Le fait que Saeki, après avoir compris que Kasuga était le pervers et le vandale, ne souhaite pas lui tourner le dos au prétexte qu’elle est sortie avec lui deux jours, contrevient à toutes les normes élémentaires se rapportant au bon sens. Pire encore, elle se dit heureuse qu’il lui ait volé ses sous-vêtements pour fantasmer sur elle. Qui irait croire ça ? Saeki est aussi exagérément pure que Nakamura est démesurément chaotique. Leur personnalité comme leurs actes ne convainquent pas. Tout est trop facile. Et c’est ça qui déroute avec les Fleurs du Mal : le vice ne s’accomplit ici que dans la facilité de l’écriture de son auteur. Ce qui advient n’advient que parce que le script laisse faire. Des personnages pétris de consistance et à même de s’adonner à la cohérence ne seraient pas laissés glisser dans la bassesse humaine aussi rapidement.
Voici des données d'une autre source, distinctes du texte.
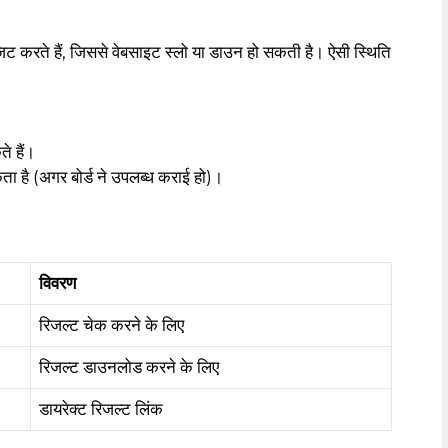
िट करते हैं, जिससे वेबसाइट स्लो या डाउन हो सकती है। ऐसी स्थिति
े हैं।
है (अगर बोर्ड ने उपलब्ध कराई हो)।
विवरण
रिजल्ट चेक करने के लिए
रिजल्ट डाउनलोड करने के लिए
डायरेक्ट रिजल्ट लिंक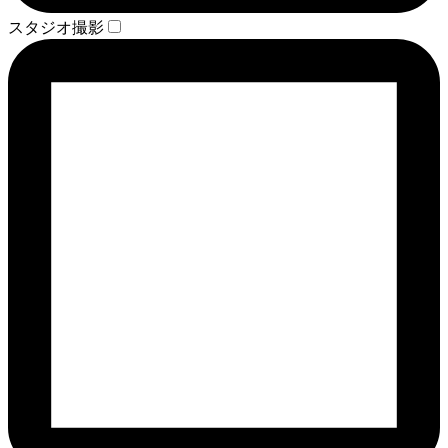
スタジオ撮影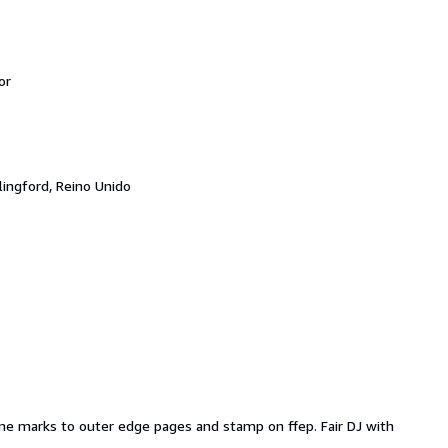
or
lingford, Reino Unido
some marks to outer edge pages and stamp on ffep. Fair DJ with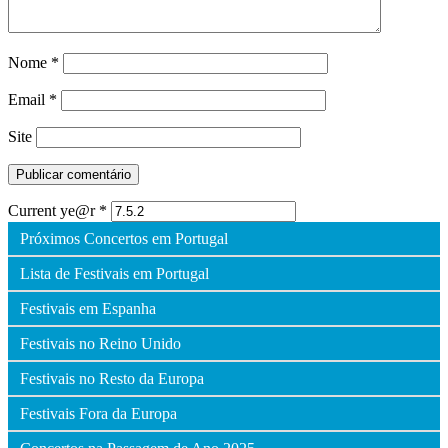
Nome
*
Email
*
Site
Current ye@r
*
Próximos Concertos em Portugal
Lista de Festivais em Portugal
Festivais em Espanha
Festivais no Reino Unido
Festivais no Resto da Europa
Festivais Fora da Europa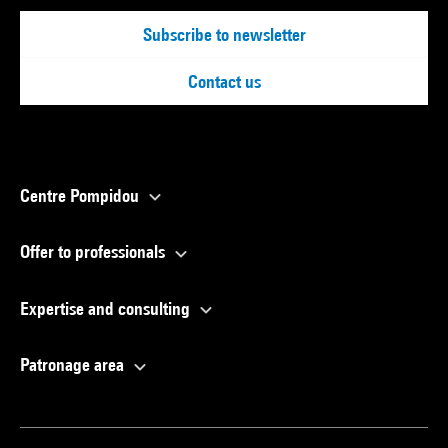
Subscribe to newsletter
Contact us
Centre Pompidou
Offer to professionals
Expertise and consulting
Patronage area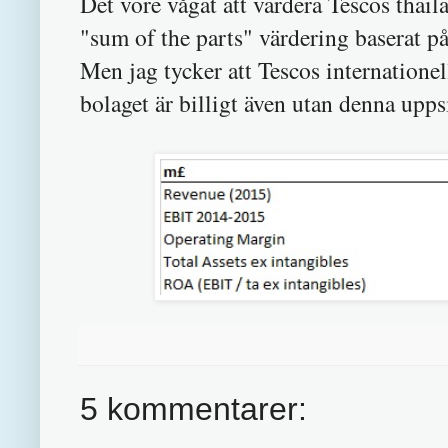
Det vore vågat att värdera Tescos thail
"sum of the parts" värdering baserat på
Men jag tycker att Tescos internatione
bolaget är billigt även utan denna upps
5 kommentarer: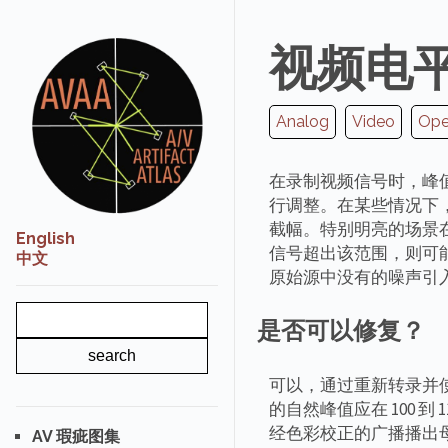
视频电
Analog
Video
Oper
在录制视频信号时，峰
行调整。在某些情况下
截幅。特别明亮的场景在
English
信号超出该范围，则可
中文
原始源中没有的噪声引
是否可以修复？
可以，通过重新转录并
的自然峰值应在 100 
经色彩校正的广播播出
AV 瑕疵图集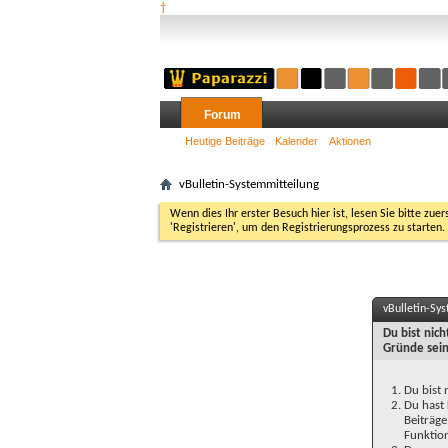
†
Forum
Heutige Beiträge
Kalender
Aktionen
vBulletin-Systemmitteilung
Wenn dies Ihr erster Besuch hier ist, lesen Sie bitte zuer
'Registrieren', um den Registrierungsprozess zu starten.
vBulletin-Sy
Du bist nic
Gründe sein
Du bist 
Du hast 
Beiträge
Funktion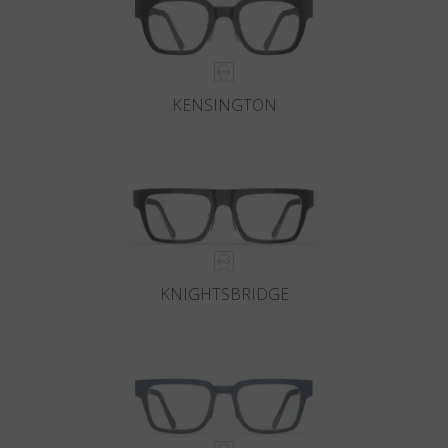
KENSINGTON
KNIGHTSBRIDGE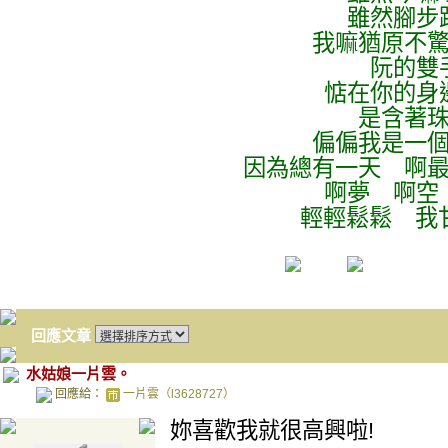
雖然腳步
我嘛猶原不
阮的雙
惦在你的身
是含著
偏偏我是一
因為總有一天 啊
啊夢 啊空
輕輕鬆鬆 我
回應文章
水姑娘一片雲。
回應給：
一片雲（l3628727）
妳喜歡我就很高興啦!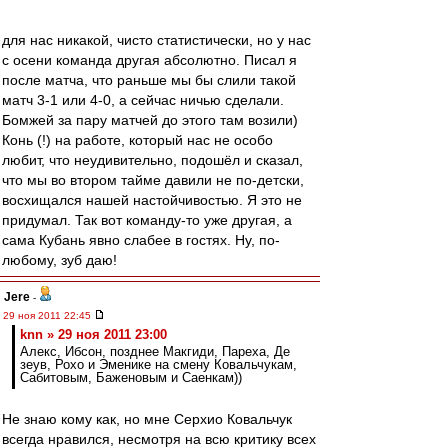
для нас никакой, чисто статистически, но у нас
с осени команда другая абсолютно. Писал я
после матча, что раньше мы бы слили такой
матч 3-1 или 4-0, а сейчас ничью сделали.
Бомжей за пару матчей до этого там возили)
Конь (!) на работе, который нас не особо
любит, что неудивительно, подошёл и сказал,
что мы во втором тайме давили не по-детски,
восхищался нашей настойчивостью. Я это не
придумал. Так вот команду-то уже другая, а
сама Кубань явно слабее в гостях. Ну, по-
любому, зуб даю!
Jere
-
29 ноя 2011 22:45
knn » 29 ноя 2011 23:00
Алекс, Ибсон, позднее Макгиди, Пареха, Де
зеув, Рохо и Эменике на смену Ковальчукам,
Сабитовым, Баженовым и Саенкам))
Не знаю кому как, но мне Серхио Ковальчук
всегда нравился, несмотря на всю критику всех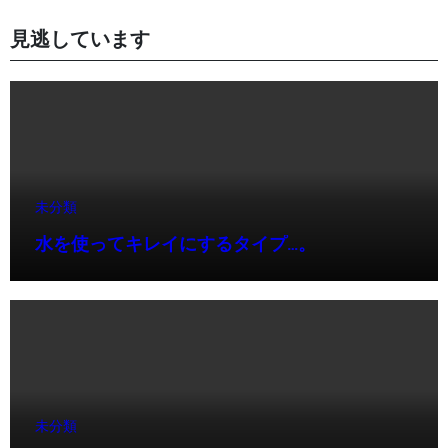
見逃しています
未分類
水を使ってキレイにするタイプ…。
未分類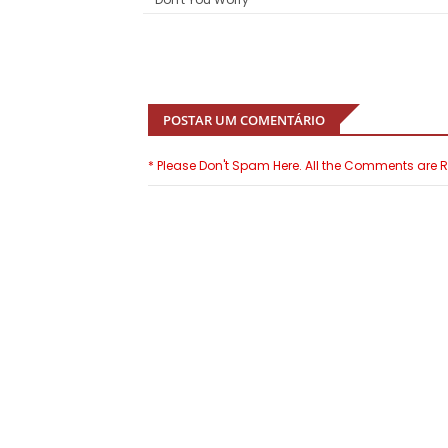
POSTAR UM COMENTÁRIO
* Please Don't Spam Here. All the Comments are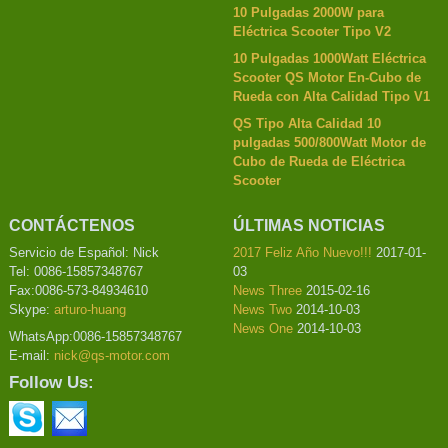
10 Pulgadas 2000W para
Eléctrica Scooter Tipo V2
10 Pulgadas 1000Watt Eléctrica
Scooter QS Motor En-Cubo de
Rueda con Alta Calidad Tipo V1
QS Tipo Alta Calidad 10
pulgadas 500/800Watt Motor de
Cubo de Rueda de Eléctrica
Scooter
CONTÁCTENOS
ÚLTIMAS NOTICIAS
Servicio de Español: Nick
2017 Feliz Año Nuevo!!!
2017-01-
Tel: 0086-15857348767
03
Fax:0086-573-84934610
News Three
2015-02-16
Skype:
arturo-huang
News Two
2014-10-03
News One
2014-10-03
WhatsApp:0086-15857348767
E-mail:
nick@qs-motor.com
Follow Us: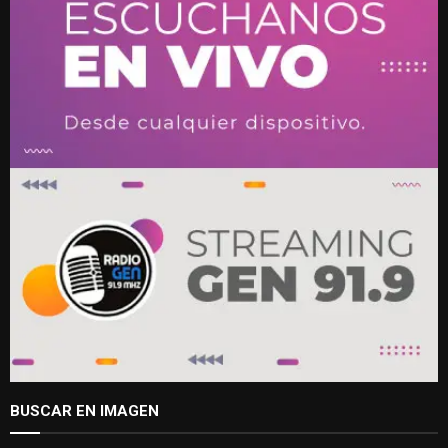
BUSCAR EN IMAGEN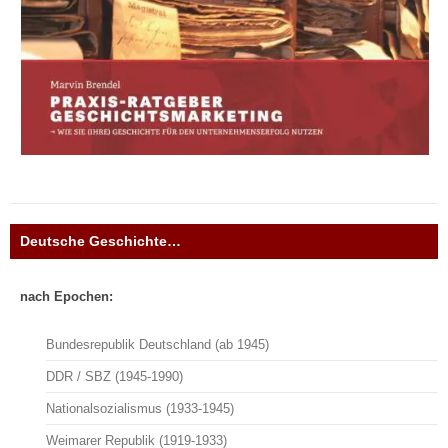
Deutsche Geschichte…
nach Epochen:
Bundesrepublik Deutschland (ab 1945)
DDR / SBZ (1945-1990)
Nationalsozialismus (1933-1945)
Weimarer Republik (1919-1933)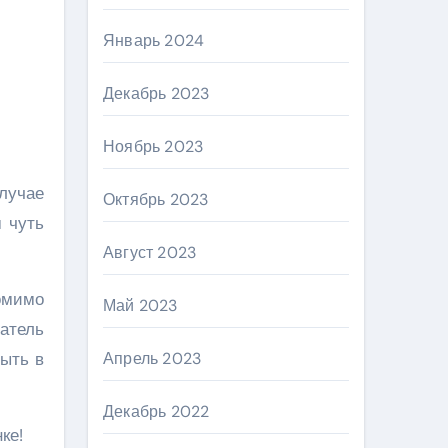
Январь 2024
Декабрь 2023
Ноябрь 2023
лучае
Октябрь 2023
м чуть
Август 2023
омимо
Май 2023
щатель
рыть в
Апрель 2023
Декабрь 2022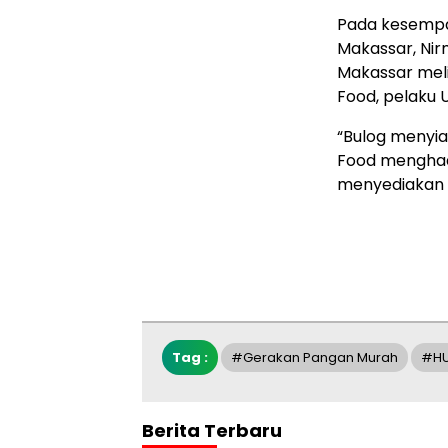
Pada kesempa
Makassar, Ni
Makassar melib
Food, pelaku 
“Bulog menyia
Food menghad
menyediakan 
Tag :
#gerakan Pangan Murah
#HU
Berita Terbaru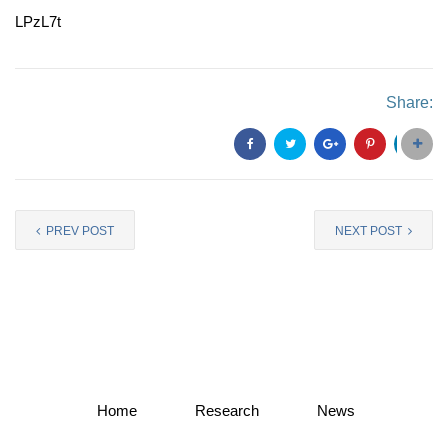
LPzL7t
Share:
PREV POST
NEXT POST
Home
Research
News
Tout élan de réflexion – ou du moins ce qui s’y apparente – est usé en pure perte. La réponse c’est toujours la même «C’est parce que nous sommes des pervers». La déchéance conceptuelle niveau maternelle, c’est dans ce manga que vous la trouverez. Le principe a l’air foireux et, quand il vous parvient à la lecture, vous verrez qu’il l’est encore plus encore.
Les Fleurs du Mal m’évoque la présence d’une arme létale entre les mains d’un abruti. J’entends par là qu’une personne ouverte à l’art et la littérature pourrait trouver le moyen de ressortir grandie et sublimée d’une pareille poésie. Shûzo Oshimi, en ce qui le concerne, n’a trouvé qu’une abjection à pondre en réponse. Qu’on se le dise, l’œuvre est un glaviot craché involontairement à la gueule de Baudelaire. À lire Les Fleurs du Mal de Oshimi, on se piquerait d’envie de proscrire l’accès à la littérature européenne aux Japonais. Quand on voit ce qu’ils font rien que quand ils ont la Bible en mains, il y a déjà de quoi avoir des suées. Alors la poésie française, très franchement.
Il est des auteurs Japonais ouverts à notre culture et à même de l’appréhender comme il se doit, Oshimi n’en est clairement pas.
La corruption en étendard, la perversion pour cheval de bataille et tout ça pour quoi ? Pour se vautrer dans un triangle amoureux qui ne dit pas son nom au milieu de ce qui s’avère être des jeunes filles éplorées qui ne s’assument pas comme telles. Que c’est triste. Que c’est commun.
Et ce qui suit ne grandit certainement pas l’œuvre. J’avais asséné que le traitement de la thématique n’était pas immature, mais le lâcher prise de l'auteur me permet de revenir sur mes propos. C’en est grotesque avec, par-dessus, un vernis supposément dérangeant et sérieux qui ne prend pas. Ça se veut perturbant, mais ça tient du registre de Denis la Malice, la perversion libidinale puérile en supplément. Et le pire, c’est que ça se fourvoie dans une déchéance scénaristique telle qu’on jurerait contempler le script d’un film d’auteur issu du cerveau embrumé d’un cinéaste français de la nouvelle vague.
Ne parlons pas de leur projet pour le matsuri du mois d’août ; un pet foireux annoncé depuis plusieurs chapitres comme grandiose. J’étais gêné pour l’auteur rien que de lire ce à quoi tout ça avait abouti.
Et je remarque, à l’occasion de cette lecture, que le schéma narratif – notamment l’ellipse – est employée dans les mêmes circonstances que dans les Liens du Sang du même auteur. Ce qui m’incline à relativiser la déjà très relative appréciation que j’avais de l’œuvre.
La deuxième partie flotte mollement et sans excès. Elle n’est pas fascinante, s’avère assez convenue par moments, mais nous délivre de l’exubérance absurde de la partie précédente. La fin reste acceptable, mais la toute fin est déplorable. Nakamura restera vraiment un personnage creux qui, jusqu’au bout, aura vainement cherché à mimer la profondeur.